Qualified Small Employer Health Reimbursement Arrangements (QSEHRAs) allow small employers that don’t offer health coverage to reimburse employees for their individually-obtained health coverage or their medical expenses on a tax-advantaged basis. QSEHRAs were created by the 21th Century Cures Act at the end of 2016 and became effective at the start of 2017. Now the IRS has issued extensive guidance explaining the rules for QSEHRAs.
Here’s an overview of the rules for QSEHRAs to help you decide whether you qualify and if it’s a better option than obtaining a company health plan.
Overview of QSEHRAs
QSEHRAs are not a group health plan but are a way for employers to help employees pay for their health coverage or their medical expenses (one or the other but not both). Reimbursements to employees for coverage they obtain themselves are tax free to employees and exempt from payroll taxes.
QSEHRAs versus health plans. The biggest difference in these options to help employees have medical coverage and stay healthy is cost. Last year a study found that the average cost for family coverage was over $18,000 (although not necessarily paid entirely by the employer), which is nearly double the maximum reimbursement to an employee for family coverage in 2017.
QSEHRAs:
- Are funded solely by employers (no employee contributions are permitted)
- Require employees to provide proof of their minimum essential coverage to the employers
- The amount of the reimbursement for 2017 is capped at $4,950 for individual coverage, or $10,000 for family coverage ($5,050/$10,250 in 2018). Carryovers of unused amounts are permitted, but the reimbursement in the following year is subject to the dollar cap. If a plan covers less than a full year, the dollar limits must be prorated. The QSEHRA may not have any deductibles before reimbursing an employee.
- The arrangement must be nondiscriminatory, meaning that it’s offered to all eligible employees on the same terms.
Eligible employers and employees
To have a QSEHRA, both employers and employees must meet eligibility definitions.
Eligible employers. The definition of a small employer is easy; it’s an employer that is not an applicable large employer subject to the Affordable Care Act’s employer mandate. This means a small employer having fewer than 50 full-time and full-time equivalent employees.
If a company is a small employer at the start of the year but hires additional employees, it won’t cease to be a small employer until the start of the following year. It can continue the QSEHRA for the remainder of the year it had initially qualified.

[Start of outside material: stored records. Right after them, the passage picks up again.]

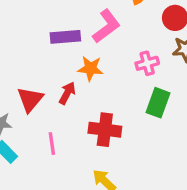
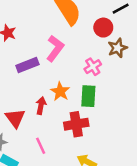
orange star: (90, 68) -> (60, 92), moved, turned -30
green rectangle: (158, 103) -> (88, 96), moved

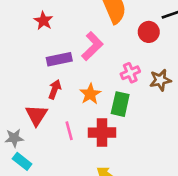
brown star: (118, 48) -> (160, 80), moved
red arrow: (41, 106) -> (55, 89), moved
pink line: (41, 146) -> (69, 131), moved

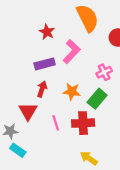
red star: (43, 21) -> (47, 32), moved
orange star: (90, 94) -> (72, 92), turned -30
green rectangle: (120, 104) -> (97, 99), turned 30

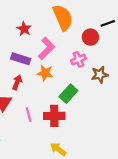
purple rectangle: (45, 64) -> (21, 59), turned 30
pink cross: (104, 72) -> (78, 59), moved
orange star: (72, 92) -> (45, 73), moved

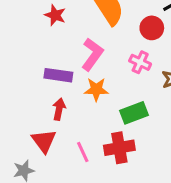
red star: (24, 29) -> (55, 15), moved
pink cross: (78, 59) -> (140, 62), turned -32
green rectangle: (68, 94) -> (134, 113), turned 36

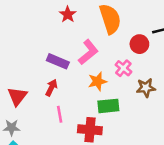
orange star: (96, 89) -> (97, 81), moved, turned -30
red triangle: (44, 141) -> (17, 96), moved
pink line: (83, 152) -> (60, 114), moved

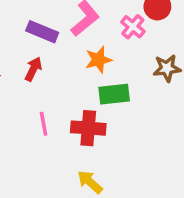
pink cross: (123, 68) -> (133, 27), moved
pink line: (60, 114) -> (44, 124), moved

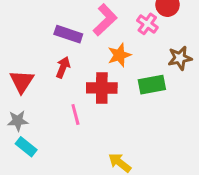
green rectangle: (114, 94) -> (152, 85), moved
red cross: (88, 128) -> (102, 88), moved

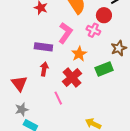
red cross: (102, 88) -> (72, 78), turned -30

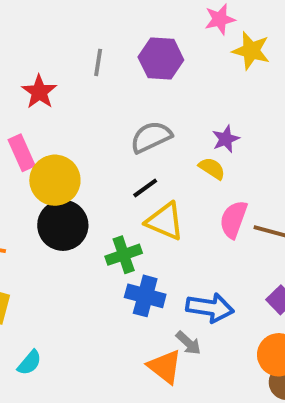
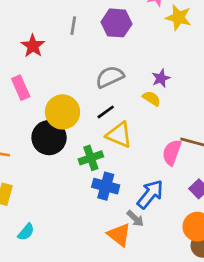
yellow circle: (55, 180) -> (63, 112), moved
pink semicircle: (234, 219) -> (172, 152), moved
blue arrow: (210, 308) -> (150, 194), turned -60

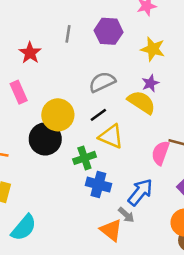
yellow star: (179, 18) -> (153, 49), moved
yellow semicircle: (152, 98) -> (141, 102), size x1.6
cyan semicircle: (26, 232) -> (24, 228), size x1.6

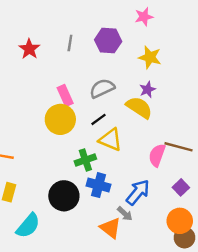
red star: (30, 53) -> (29, 49), moved
pink rectangle: (19, 92) -> (65, 96), moved
black circle: (45, 139) -> (64, 196), moved

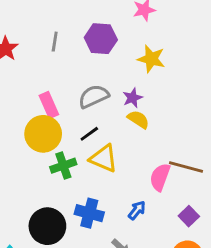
purple star: (147, 90) -> (133, 98), moved
yellow semicircle: (139, 107) -> (138, 119), size x0.7
green cross: (85, 160) -> (63, 166), moved
blue arrow: (138, 192) -> (137, 210), moved, size x0.6

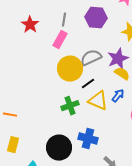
purple star: (133, 98) -> (118, 59), size x1.5
pink rectangle: (49, 105) -> (60, 40), moved, turned 54
yellow circle: (43, 134) -> (70, 69), moved
blue arrow: (137, 210) -> (118, 96), moved

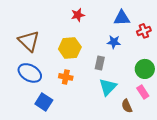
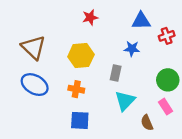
blue square: (44, 102) -> (80, 120), moved, turned -30

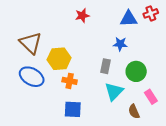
red cross: (167, 36) -> (151, 13), moved
yellow hexagon: (81, 56) -> (59, 59), moved
green circle: (168, 80) -> (136, 71), moved

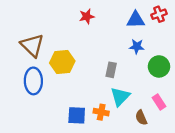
blue star: (120, 44) -> (137, 46), moved
green circle: (136, 71) -> (159, 66), moved
blue ellipse: (32, 77) -> (33, 81), turned 60
orange cross: (70, 81) -> (101, 112), moved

Eligible employees. If a company has a QSEHRA, participation must be provided to all employees except those who have not completed 90 days of service with the company, those under age 25, seasonal (generally less than 9 months) or part-time (generally less than 35 hours) workers, and those covered by collective bargaining. It cannot be provided to former employees or non-employee owners.
Other health plans
The employer cannot have any other health plan. However, the employer can contribute to an employee’s health savings account (HSA) or allow employees to make pre-tax contributions to their HSAs.
An S corporation does not fail to be an eligible employer when it reimburses coverage for a more-than-2% shareholder. The coverage in this case isn’t tax free to the owner; it’s treated as taxable compensation. The owner can then deduct this amount on his/her personal return as an adjustment to gross income.
From the employee perspective, there’s coordination between the QSEHRA and the premium tax credit. Whether an employee who applies for health coverage through a government Marketplace is eligible for the premium tax credit depends on the reimbursements from the QSEHRA.
Moving ahead
If you decide to move forward, keep in mind that you must give written notice of the QSEHRA to each eligible employee at least 90 days before the beginning of each year. But for a QSEHRA starting in 2017 or 2018, notice can be timely if given by the later of February 19, 2018, or 90 days before the start of the plan. There’s a $50 per employee penalty ($2,500 maximum) for failing this notice requirement.
The IRS had provided two model forms in Appendix B of Notice 2017-67 that you can use to have your employee:
- Attest to having obtained health coverage
- Seek reimbursement of premiums from you
Note: This Notice is not yet posted online.
You need to set up procedures for employees to substantiate their costs to you. These can be the same as those used for flexible spending accounts (FSAs).
You must report reimbursements on employees’ W-2s. But you don’t have to provide Form 1095-B, Health Coverage, to employees.
Final thought
If you want to use a QSEHRA, be sure you get it right. If you don’t (e.g., you fail to obtain substantiation for reimbursements), you face a $100 per day, per employee penalty. Discuss the QSEHRA with your CPA or other benefits advisor.